> _WHAT THIS TASK INVOLVES_
Range to copy from the entries below: the line containing "ce (ex. triangle, gilet)." through the line containing "citada por la DW.", inclusive. Retype only those lines, exactly, without any images.
BEGIN
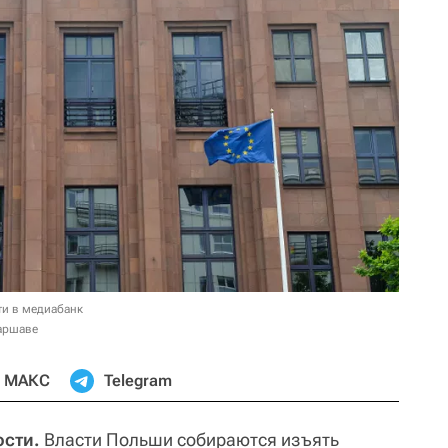
ти в медиабанк
аршаве
МАКС
Telegram
сти.
Власти Польши собираются изъять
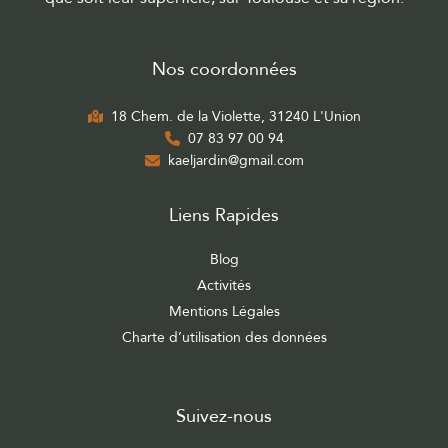
Nos coordonnées
18 Chem. de la Violette, 31240 L'Union
07 83 97 00 94
kaeljardin@gmail.com
Liens Rapides
Blog
Activités
Mentions Légales
Charte d’utilisation des données
Suivez-nous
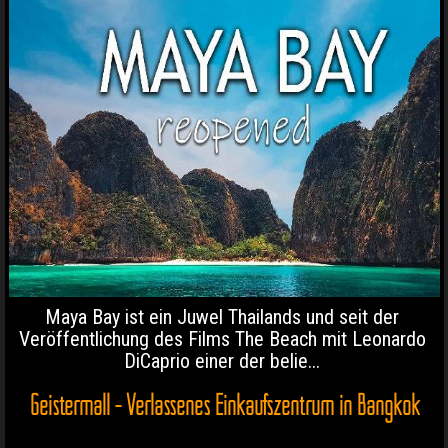
Maya Bay ist ein Juwel Thailands und seit der
Veröffentlichung des Films The Beach mit Leonardo
DiCaprio einer der belie...
Geistermall - Verlassenes Einkaufszentrum in Bangkok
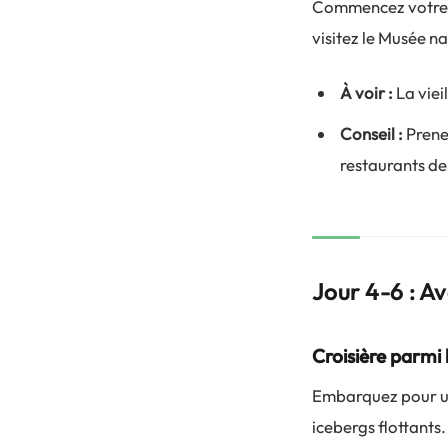
Commencez votre 
visitez le Musée na
À voir :
La vieil
Conseil :
Prene
restaurants de l
Jour 4-6 : A
Croisière parmi 
Embarquez pour un
icebergs flottants.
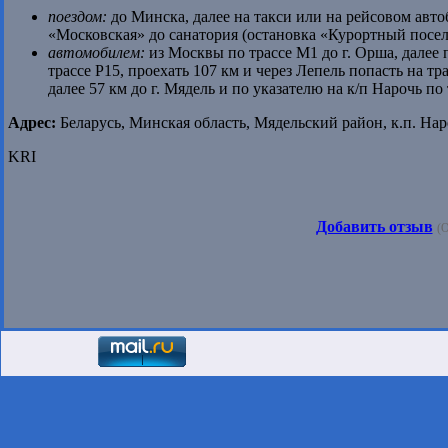
поездом:
до Минска, далее на такси или на рейсовом авто
«Московская» до санатория (остановка «Курортный посел
автомобилем:
из Москвы по трассе М1 до г. Орша, далее 
трассе Р15, проехать 107 км и через Лепель попасть на тр
далее 57 км до г. Мядель и по указателю на к/п Нарочь по
Адрес:
Беларусь, Минская область, Мядельский район, к.п. Наро
KRI
Добавить отзыв
(О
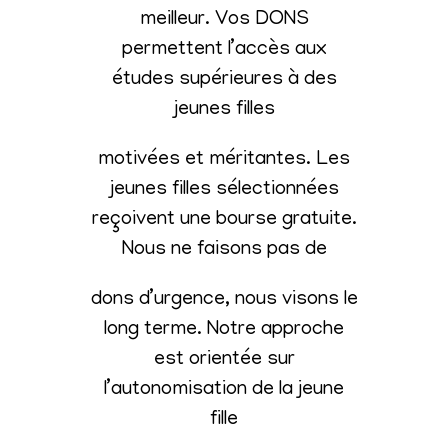
meilleur. Vos DONS
permettent l’accès aux
études supérieures à des
jeunes filles
motivées et méritantes. Les
jeunes filles sélectionnées
reçoivent une bourse gratuite.
Nous ne faisons pas de
dons d’urgence, nous visons le
long terme. Notre approche
est orientée sur
l’autonomisation de la jeune
fille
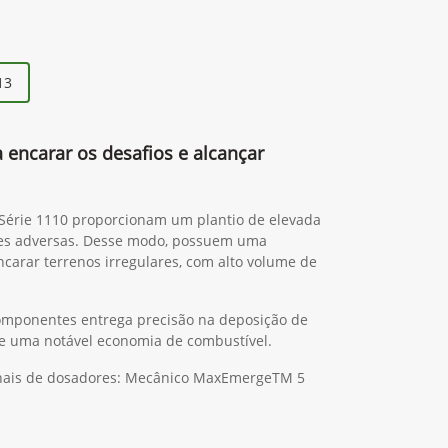
13
a encarar os desafios e alcançar
 Série 1110 proporcionam um plantio de elevada
es adversas. Desse modo, possuem uma
ncarar terrenos irregulares, com alto volume de
omponentes entrega precisão na deposição de
 de uma notável economia de combustível.
ionais de dosadores: Mecânico MaxEmergeTM 5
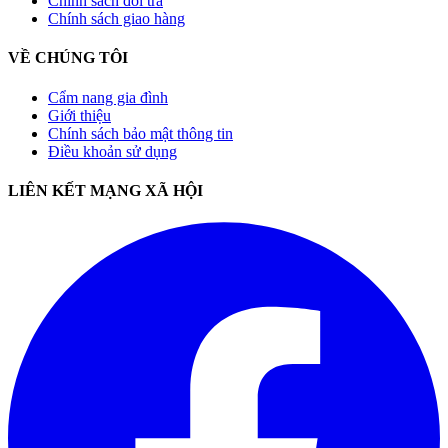
Chính sách đổi trả
Chính sách giao hàng
VỀ CHÚNG TÔI
Cẩm nang gia đình
Giới thiệu
Chính sách bảo mật thông tin
Điều khoản sử dụng
LIÊN KẾT MẠNG XÃ HỘI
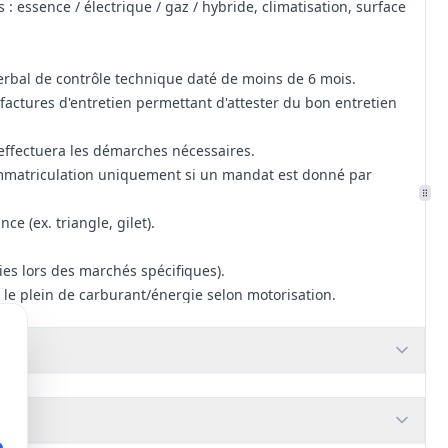
: essence / électrique / gaz / hybride, climatisation, surface
verbal de contrôle technique daté de moins de 6 mois.
t factures d'entretien permettant d'attester du bon entretien
r effectuera les démarches nécessaires.
'immatriculation uniquement si un mandat est donné par
ce (ex. triangle, gilet).
nies lors des marchés spécifiques).
c le plein de carburant/énergie selon motorisation.
eption complète (livraison + opérations de vérification
pter de la date de livraison (possibilité d'offrir des
inimum le risque lié à la vente.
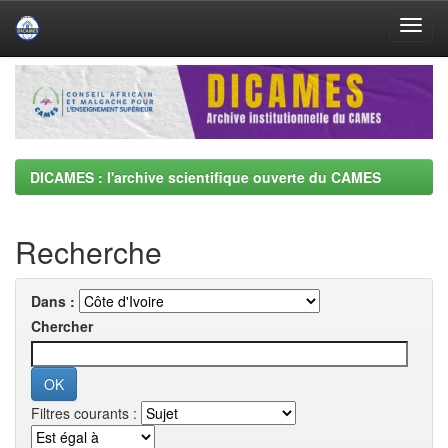
Skip
navigation
DICAMES : l'archive scientifique ouverte du CAMES
Recherche
Dans :
Chercher
Filtres courants :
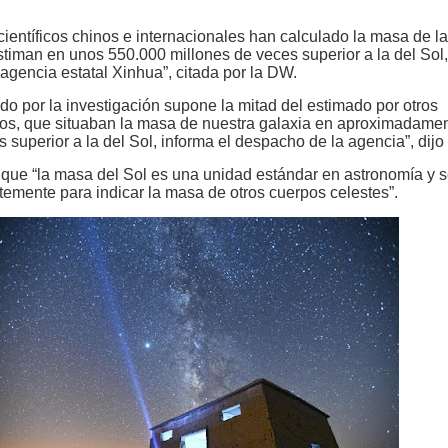
ientíficos chinos e internacionales han calculado la masa de la
stiman en unos 550.000 millones de veces superior a la del Sol,
agencia estatal Xinhua”, citada por la DW.
ado por la investigación supone la mitad del estimado por otros
ios, que situaban la masa de nuestra galaxia en aproximadame
s superior a la del Sol, informa el despacho de la agencia”, dijo
 que “la masa del Sol es una unidad estándar en astronomía y 
ntemente para indicar la masa de otros cuerpos celestes”.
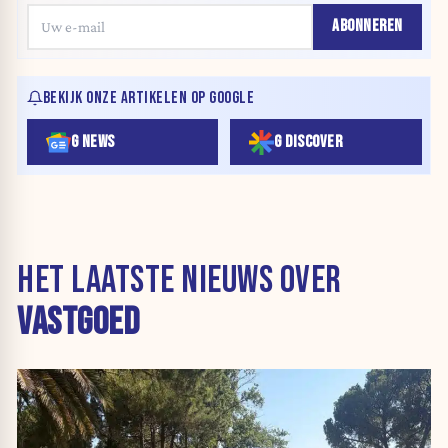
ABONNEREN
BEKIJK ONZE ARTIKELEN OP GOOGLE
G NEWS
G DISCOVER
HET LAATSTE NIEUWS OVER
VASTGOED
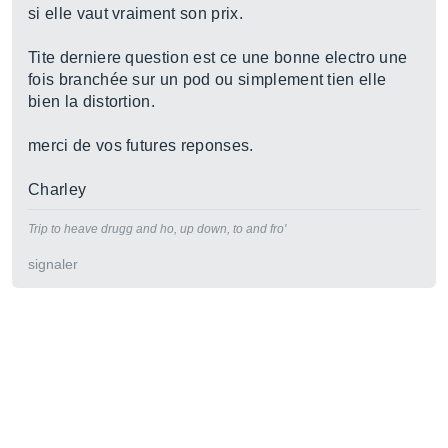
si elle vaut vraiment son prix.
Tite derniere question est ce une bonne electro une
fois branchée sur un pod ou simplement tien elle
bien la distortion.
merci de vos futures reponses.
Charley
Trip to heave drugg and ho, up down, to and fro'
signaler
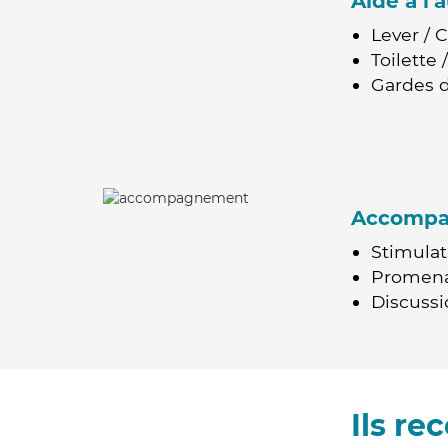
Aide à l
Lever / 
Toilette
Gardes d
Accomp
Stimulat
Promen
Discussio
Ils r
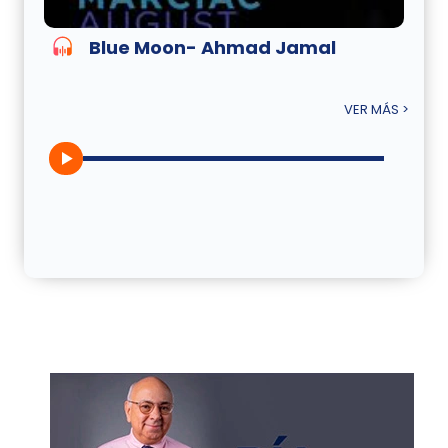
Blue Moon- Ahmad Jamal
VER MÁS >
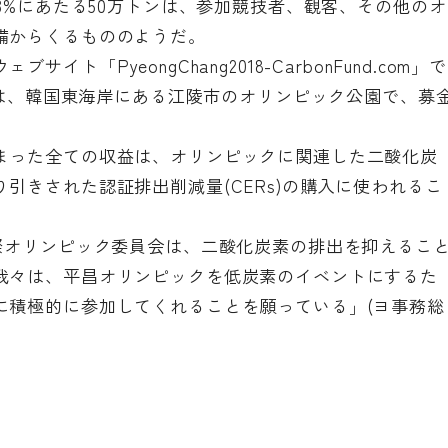
.3%にあたる50万トンは、参加競技者、観客、その他のオ
備からくるもののようだ。
「PyeongChang2018-CarbonFund.com」で
までは、韓国東海岸にある江陵市のオリンピック公園で、募
まった全ての収益は、オリンピックに関連した二酸化炭
引きされた認証排出削減量(CERs)の購入に使われるこ
国際オリンピック委員会は、二酸化炭素の排出を抑えるこ
我々は、平昌オリンピックを低炭素のイベントにするた
に積極的に参加してくれることを願っている」(ヨ事務総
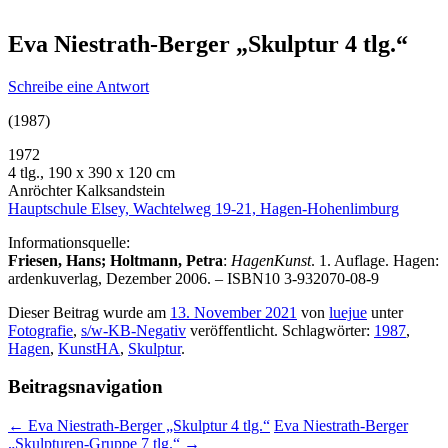
Eva Niestrath-Berger „Skulptur 4 tlg.“
Schreibe eine Antwort
(1987)
1972
4 tlg., 190 x 390 x 120 cm
Anröchter Kalksandstein
Hauptschule Elsey, Wachtelweg 19-21, Hagen-Hohenlimburg
Informationsquelle:
Friesen, Hans; Holtmann, Petra
:
HagenKunst
. 1. Auflage. Hagen:
ardenkuverlag, Dezember 2006. – ISBN10 3-932070-08-9
Dieser Beitrag wurde am
13. November 2021
von
luejue
unter
Fotografie
,
s/w-KB-Negativ
veröffentlicht. Schlagwörter:
1987
,
Hagen
,
KunstHA
,
Skulptur
.
Beitragsnavigation
←
Eva Niestrath-Berger „Skulptur 4 tlg.“
Eva Niestrath-Berger
„Skulpturen-Gruppe 7 tlg.“
→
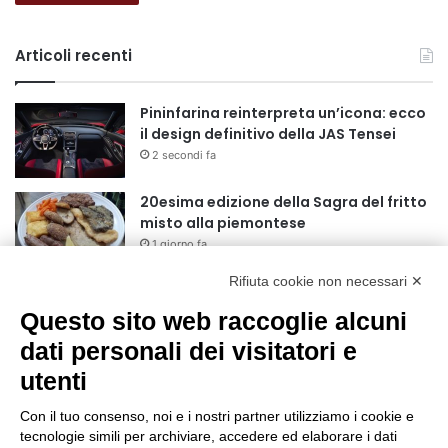
Articoli recenti
Pininfarina reinterpreta un’icona: ecco
il design definitivo della JAS Tensei
2 secondi fa
20esima edizione della Sagra del fritto
misto alla piemontese
1 giorno fa
Rifiuta cookie non necessari ✕
Grande successo per la Mezza
Maratona di Sestriere “Memorial Pelle”
Questo sito web raccoglie alcuni
2 giorni fa
dati personali dei visitatori e
utenti
Basket Torino: gli allenamenti Pre-
Raduno in programma dal10 al 14
Con il tuo consenso, noi e i nostri partner utilizziamo i cookie e
agosto
tecnologie simili per archiviare, accedere ed elaborare i dati
2 giorni fa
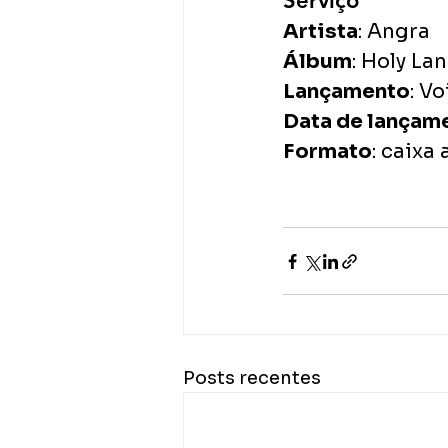
Serviço
Artista
: Angra
Álbum
: Holy La
Lançamento
: V
Data de lançam
Formato
: caixa
Posts recentes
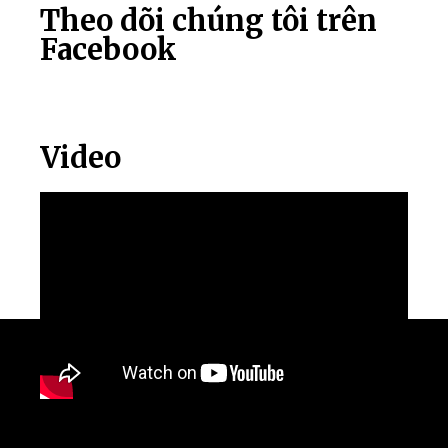
Theo dõi chúng tôi trên
Facebook
Video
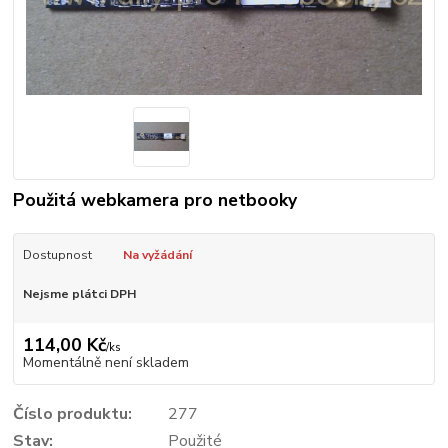
Použitá webkamera pro netbooky
Dostupnost
Na vyžádání
Nejsme plátci DPH
114,00 Kč
/
ks
Momentálně není skladem
Číslo produktu:
277
Stav:
Použité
END
> _REPLY TO THE TASK_
ce (ex. triangle, gilet).
nies lors des marchés spécifiques).
c le plein de carburant/énergie selon motorisation.
eption complète (livraison + opérations de vérification
pter de la date de livraison (possibilité d'offrir des
inimum le risque lié à la vente.
Skip
navigation
DICAMES : l'archive scientifique ouverte du CAMES
Recherche
Dans :
Chercher
Filtres courants :
ientíficos chinos e internacionales han calculado la masa de la
stiman en unos 550.000 millones de veces superior a la del Sol,
agencia estatal Xinhua”, citada por la DW.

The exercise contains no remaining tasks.